Keywords: Surgery, Education, Graduate
In his 2008 annual report, the Chief Medical Officer identified that simulation offers an important route to safer care for patients and recommended that simulation-based training should be fully integrated and funded within training programmes for clinicians at all stages.1 Kneebone and Aggarwal claimed that the strength of simulation is as an adjunct rather than an alternative to clinical experience.2 Various modalities of surgical simulation exist, such as computer or video simulation and models,3 but these are all compromised by the absence of normal anatomical relationships and tissue handling, particularly for surgery.
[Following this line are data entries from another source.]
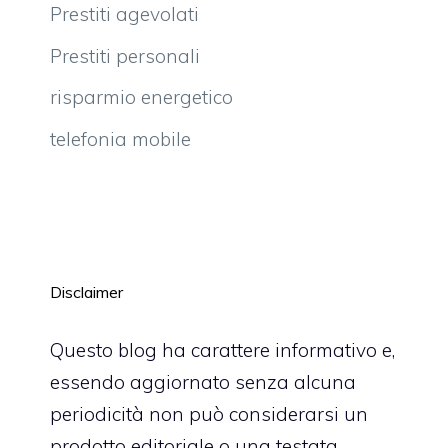
Prestiti agevolati
Prestiti personali
risparmio energetico
telefonia mobile
Disclaimer
Questo blog ha carattere informativo e,
essendo aggiornato senza alcuna
periodicità non può considerarsi un
prodotto editoriale o una testata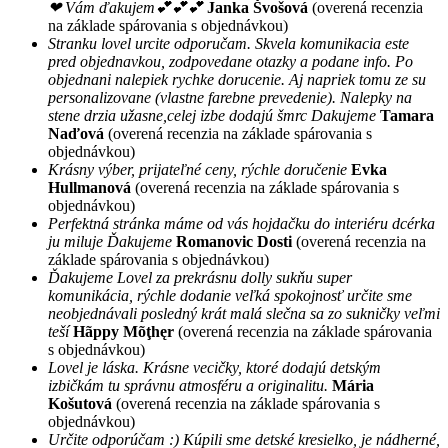
❤ Vám ďakujem💕💕💕
Janka Švošová
(overená recenzia
na základe spárovania s objednávkou)
Stranku lovel urcite odporučam. Skvela komunikacia este
pred objednavkou, zodpovedane otazky a podane info. Po
objednani nalepiek rychke dorucenie. Aj napriek tomu ze su
personalizovane (vlastne farebne prevedenie). Nalepky na
stene drzia užasne,celej izbe dodajú šmrc Dakujeme
Tamara
Naďová
(overená recenzia na základe spárovania s
objednávkou)
Krásny výber, prijateľné ceny, rýchle doručenie
Evka
Hullmanová
(overená recenzia na základe spárovania s
objednávkou)
Perfektná stránka máme od vás hojdačku do interiéru dcérka
ju miluje Ďakujeme
Romanovic Dosti
(overená recenzia na
základe spárovania s objednávkou)
Ďakujeme Lovel za prekrásnu dolly sukňu super
komunikácia, rýchle dodanie veľká spokojnosť určite sme
neobjednávali posledný krát malá slečna sa zo sukničky veľmi
teší
Hãppy Mõţhęr
(overená recenzia na základe spárovania
s objednávkou)
Lovel je láska. Krásne vecičky, ktoré dodajú detským
izbičkám tu správnu atmosféru a originalitu.
Mária
Košutová
(overená recenzia na základe spárovania s
objednávkou)
Určite odporúčam :) Kúpili sme detské kresielko, je nádherné,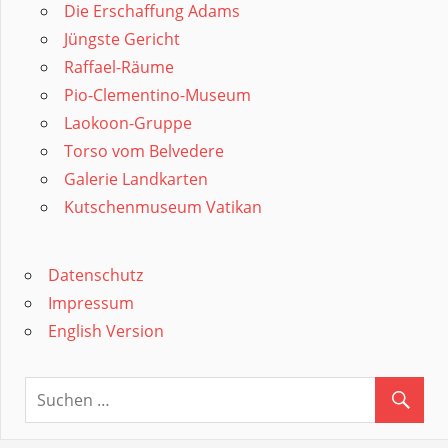
Die Erschaffung Adams
Jüngste Gericht
Raffael-Räume
Pio-Clementino-Museum
Laokoon-Gruppe
Torso vom Belvedere
Galerie Landkarten
Kutschenmuseum Vatikan
Datenschutz
Impressum
English Version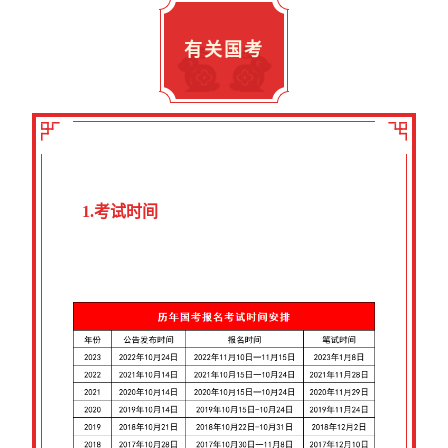
有关国考
1.考试时间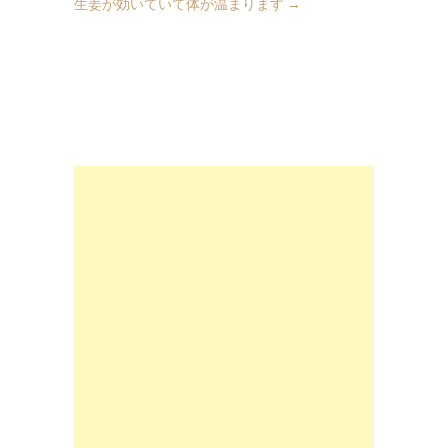
生姜が効いていて体が温まります
→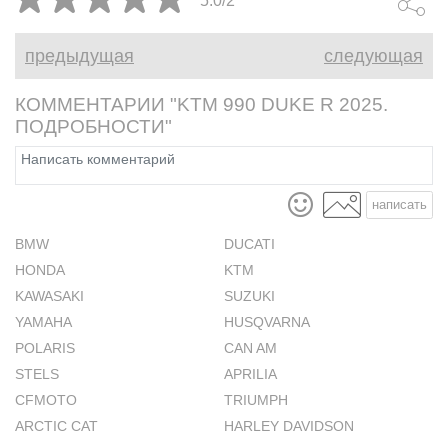
5.0/2
предыдущая
следующая
КОММЕНТАРИИ "KTM 990 DUKE R 2025.
ПОДРОБНОСТИ"
написать
BMW
DUCATI
HONDA
KTM
KAWASAKI
SUZUKI
YAMAHA
HUSQVARNA
POLARIS
CAN AM
STELS
APRILIA
CFMOTO
TRIUMPH
ARCTIC CAT
HARLEY DAVIDSON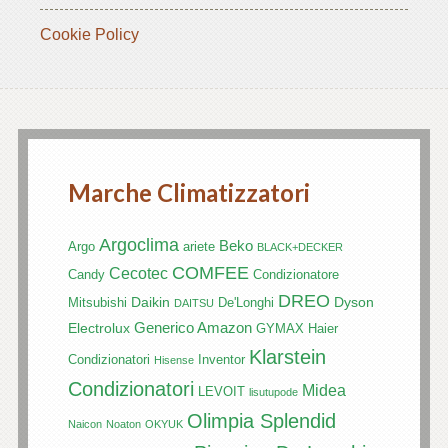
Cookie Policy
Marche Climatizzatori
Argoclima
Beko
Argo
ariete
BLACK+DECKER
COMFEE
Cecotec
Candy
Condizionatore
DREO
Daikin
Dyson
Mitsubishi
De'Longhi
DAITSU
Generico Amazon
Electrolux
GYMAX
Haier
Klarstein
Condizionatori
Inventor
Hisense
Condizionatori
Midea
LEVOIT
lisutupode
Olimpia Splendid
Naicon
Noaton
OKYUK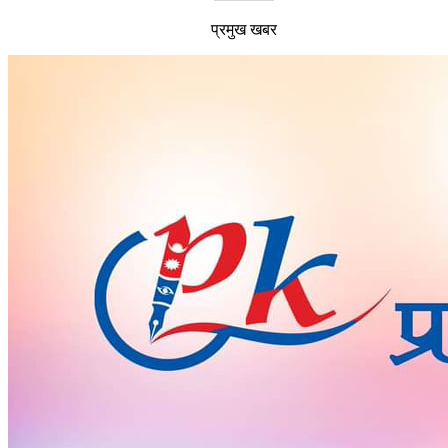
प्रमुख खबर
Live animal tissue, which offers excellent handling fidelity and the live operative experience of dealing with bleeding, is used worldwide but is not currently permitted under UK law.4
Cadaveric workshops have been used widely in the US and elsewhere and appear to be popular with trainees.5,6 The introduction of the Human Tissue Act in 2004 enables surgeons in the UK to practise operative procedures on cadavers. The Royal College of Surgeons of England has established a cadaveric workshop, the Wolfson Surgical Skills Centre. However, with only 674 donations to British medical schools in 2005,7 the supply of cadavers is limited and storing them and providing surgical training facilities is costly. Therefore, when considering the advantages of using cadavers over other forms of simulation in surgical training, it is important to determine the circumstances in which cadaveric training will confer the greatest benefit so that resources can be used appropriately.
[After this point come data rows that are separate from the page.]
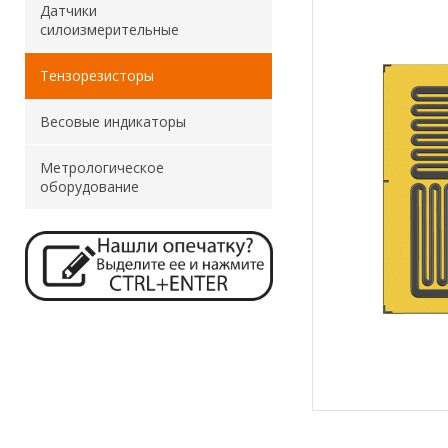
Датчики
силоизмерительные
Тензорезисторы
Весовые индикаторы
Метрологическое
оборудование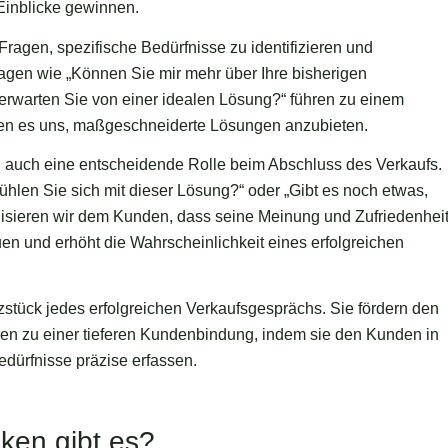
Einblicke gewinnen.
 Fragen, spezifische Bedürfnisse zu identifizieren und
agen wie „Können Sie mir mehr über Ihre bisherigen
erwarten Sie von einer idealen Lösung?“ führen zu einem
hen es uns, maßgeschneiderte Lösungen anzubieten.
n auch eine entscheidende Rolle beim Abschluss des Verkaufs.
ühlen Sie sich mit dieser Lösung?“ oder „Gibt es noch etwas,
alisieren wir dem Kunden, dass seine Meinung und Zufriedenhei
auen und erhöht die Wahrscheinlichkeit eines erfolgreichen
stück jedes erfolgreichen Verkaufsgesprächs. Sie fördern den
ren zu einer tieferen Kundenbindung, indem sie den Kunden in
edürfnisse präzise erfassen.
ken gibt es?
In a review of surgical training, Hamstra et al reported that several studies have shown that technical skills acquired on low fidelity models (ie bench models) could confer the same degree of benefit as training on a high fidelity model (ie cadavers) as it was found that the learning process was of primary importance rather than the physical substrate.8 This may certainly be true for surgical procedures such as suturing or endoscopic removal of a ureteric stone where a bench model can be constructed. However, bench model simulators may not be as advantageous for procedures where anatomy and tissue fidelity play a greater role, such as surgical exposures in limbs or complex visceral procedures. In this context it is important to assess whether the benefits of using cadaveric workshops for teaching surgical skills justifies the difficulty and expense incurred in providing them and also whether there are any circumstances in which cadaveric training may be of particular benefit.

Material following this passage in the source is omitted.